_TASK PROMPT:_ Word for word, please restate the line containing "Image attached. 'right" and all the lines that follow it to the end of the data.

Dataset items:

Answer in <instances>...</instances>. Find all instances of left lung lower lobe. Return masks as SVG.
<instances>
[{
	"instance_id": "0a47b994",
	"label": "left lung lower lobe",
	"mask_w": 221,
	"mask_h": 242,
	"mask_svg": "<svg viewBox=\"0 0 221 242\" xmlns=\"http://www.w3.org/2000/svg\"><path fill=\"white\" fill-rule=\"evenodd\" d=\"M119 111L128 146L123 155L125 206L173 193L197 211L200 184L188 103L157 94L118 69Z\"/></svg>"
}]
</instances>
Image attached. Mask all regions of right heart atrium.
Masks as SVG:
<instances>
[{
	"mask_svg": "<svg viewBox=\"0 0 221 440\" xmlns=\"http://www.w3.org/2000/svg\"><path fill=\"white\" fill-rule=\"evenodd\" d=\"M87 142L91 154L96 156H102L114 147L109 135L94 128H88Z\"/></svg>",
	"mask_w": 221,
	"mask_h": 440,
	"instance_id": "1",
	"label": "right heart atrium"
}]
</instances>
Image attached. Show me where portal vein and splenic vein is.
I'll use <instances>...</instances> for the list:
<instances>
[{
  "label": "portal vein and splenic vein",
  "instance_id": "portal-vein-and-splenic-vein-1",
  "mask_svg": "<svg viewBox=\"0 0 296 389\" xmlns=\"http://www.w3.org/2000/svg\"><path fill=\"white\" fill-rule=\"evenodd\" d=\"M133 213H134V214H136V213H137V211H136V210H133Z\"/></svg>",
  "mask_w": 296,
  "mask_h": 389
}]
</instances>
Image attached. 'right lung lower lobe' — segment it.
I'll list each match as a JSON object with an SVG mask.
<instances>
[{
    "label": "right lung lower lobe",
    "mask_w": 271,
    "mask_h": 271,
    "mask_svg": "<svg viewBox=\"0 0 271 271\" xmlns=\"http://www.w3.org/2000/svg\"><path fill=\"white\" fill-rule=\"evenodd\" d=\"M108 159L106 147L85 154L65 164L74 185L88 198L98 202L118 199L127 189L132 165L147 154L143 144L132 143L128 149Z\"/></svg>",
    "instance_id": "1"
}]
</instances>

_FINISHED TASK:_
Image attached. 'right lung lower lobe' — segment it.
I'll list each match as a JSON object with an SVG mask.
<instances>
[{
    "label": "right lung lower lobe",
    "mask_w": 271,
    "mask_h": 271,
    "mask_svg": "<svg viewBox=\"0 0 271 271\" xmlns=\"http://www.w3.org/2000/svg\"><path fill=\"white\" fill-rule=\"evenodd\" d=\"M108 159L106 147L85 154L65 164L74 185L88 198L98 202L118 199L127 189L132 165L147 154L143 144L132 143L128 149Z\"/></svg>",
    "instance_id": "1"
}]
</instances>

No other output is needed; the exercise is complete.